Activity =>
I'd like the line containing "Salim Akıl, Gözü Tok İns" and every line below it, to the end of the material, repeated exactly and with nothing else.
Records for the exercise Start Marker
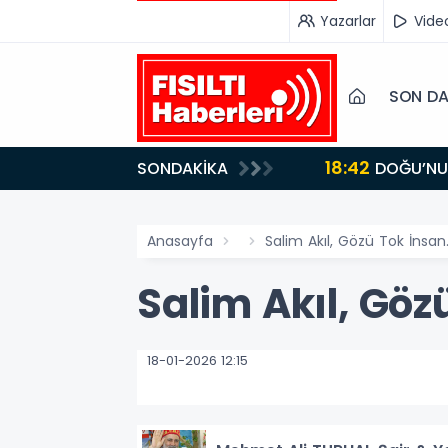
Yazarlar
Vide
SON DA
18:42
SONDAKİKA
DOĞU’NUN SAKLI CENNETİ IĞDIR, GASTRONOMİSİYLE GÖZ DOLDURUYOR: KAFKAS VE ANADOLU
KÜLTÜRÜNÜN B
Anasayfa
Salim Akıl, Gözü Tok İns
Salim Akıl, Gö
18-01-2026 12:15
Records for the exercise End Marker
Task answer =>
Salim Akıl, Gözü Tok İns
Salim Akıl, Gö
18-01-2026 12:15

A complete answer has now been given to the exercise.